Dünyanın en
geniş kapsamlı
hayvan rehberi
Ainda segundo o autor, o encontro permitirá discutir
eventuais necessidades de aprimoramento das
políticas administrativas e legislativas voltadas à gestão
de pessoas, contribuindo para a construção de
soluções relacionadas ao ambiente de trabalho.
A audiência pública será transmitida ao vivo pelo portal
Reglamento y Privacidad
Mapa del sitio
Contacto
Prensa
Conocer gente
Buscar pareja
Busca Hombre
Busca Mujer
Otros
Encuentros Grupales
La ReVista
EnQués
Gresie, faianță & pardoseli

==

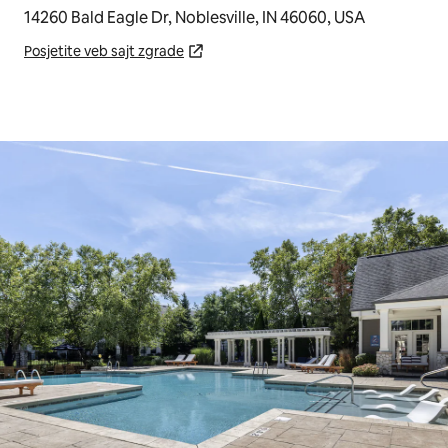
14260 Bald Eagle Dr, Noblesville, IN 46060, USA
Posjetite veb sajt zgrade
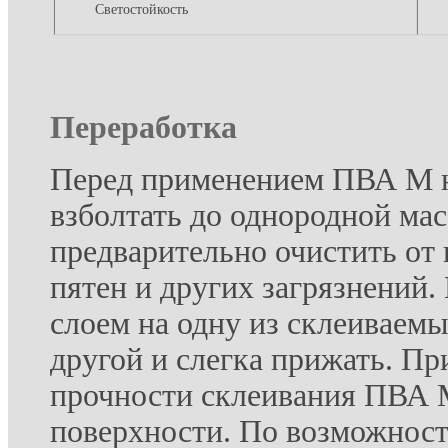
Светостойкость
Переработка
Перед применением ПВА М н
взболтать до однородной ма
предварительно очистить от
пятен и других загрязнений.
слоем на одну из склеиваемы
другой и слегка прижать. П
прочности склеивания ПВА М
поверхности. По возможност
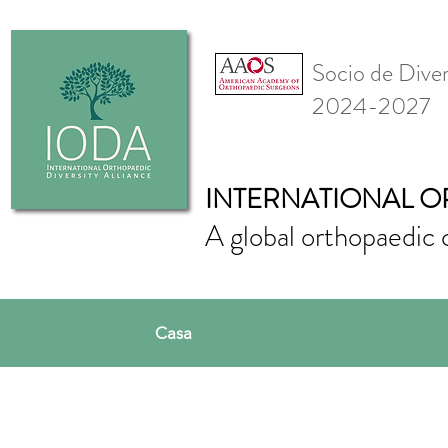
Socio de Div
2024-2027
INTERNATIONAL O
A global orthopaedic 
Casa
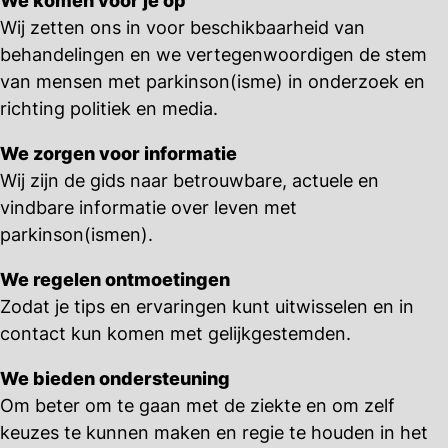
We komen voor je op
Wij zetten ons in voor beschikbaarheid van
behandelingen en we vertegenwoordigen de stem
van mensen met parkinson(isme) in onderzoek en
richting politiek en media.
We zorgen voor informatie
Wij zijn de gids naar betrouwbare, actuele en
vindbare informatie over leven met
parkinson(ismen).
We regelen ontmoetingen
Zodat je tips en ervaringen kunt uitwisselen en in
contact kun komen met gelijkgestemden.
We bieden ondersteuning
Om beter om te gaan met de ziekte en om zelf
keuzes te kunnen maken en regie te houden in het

## Exercise directions
From the data above, pick out each line containing "komen" and copy it.

## Written response
We komen voor je op
contact kun komen met gelijkgestemden.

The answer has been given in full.